- Cease-fire entre Tailândia e Camboja, pactuado em negociações na China, permanece estável no momento em que este texto é escrito.
- O ex-primeiro-ministro da Malásia, Najib Razak, foi considerado culpado por abuso de poder e lavagem de dinheiro no esquema 1MDB e recebeu 15 anos de prisão.
- Myanmar iniciou uma eleição simulada para legitimar a junta militar, com resultados esperados até o fim de janeiro; opositores seguem em confronto.
- Tailândia realiza eleição no dia oito de fevereiro, com resultados incertos e com pautas disputadas entre os partidos.

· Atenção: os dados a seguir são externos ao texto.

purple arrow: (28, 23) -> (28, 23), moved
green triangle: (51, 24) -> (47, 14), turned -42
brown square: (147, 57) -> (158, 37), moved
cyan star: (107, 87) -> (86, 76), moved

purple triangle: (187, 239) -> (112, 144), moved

- A Corte Penal Internacional avança com o julgamento de Rodrigo Duterte, marcado para 2026, por suposta guerra às drogas e impactos políticos locais.

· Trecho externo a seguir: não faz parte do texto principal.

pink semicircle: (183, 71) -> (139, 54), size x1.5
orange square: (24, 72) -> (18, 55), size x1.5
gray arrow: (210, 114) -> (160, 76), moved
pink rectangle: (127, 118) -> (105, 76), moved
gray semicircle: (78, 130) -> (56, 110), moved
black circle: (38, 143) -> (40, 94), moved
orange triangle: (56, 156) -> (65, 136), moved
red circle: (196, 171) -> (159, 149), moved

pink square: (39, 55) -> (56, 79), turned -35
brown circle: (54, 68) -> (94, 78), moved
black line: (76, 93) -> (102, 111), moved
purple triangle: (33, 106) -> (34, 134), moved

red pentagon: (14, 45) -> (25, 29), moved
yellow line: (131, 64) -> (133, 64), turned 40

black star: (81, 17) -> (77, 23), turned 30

Myanmar realiza eleição simulada para consolidar o poder da junta, marcada por um pleito atrelado a uma estratégia de legitimação do regime. O objetivo é fortalecer a liderança de Min Aung Hlaing e ampliar o controle sobre o aparato estatal.
O pleito, classificado como manobra para legitimar o governo, envolve a participação de generais em posições civis e a tentativa de ampliar a presença de militares na administração. Oponentes continuam em resistência armada em várias regiões.
Embora o resultado seja visto como previsível, o processo permanece sob escrutínio internacional pela falta de transparência e pelo contexto de conflito civil em curso.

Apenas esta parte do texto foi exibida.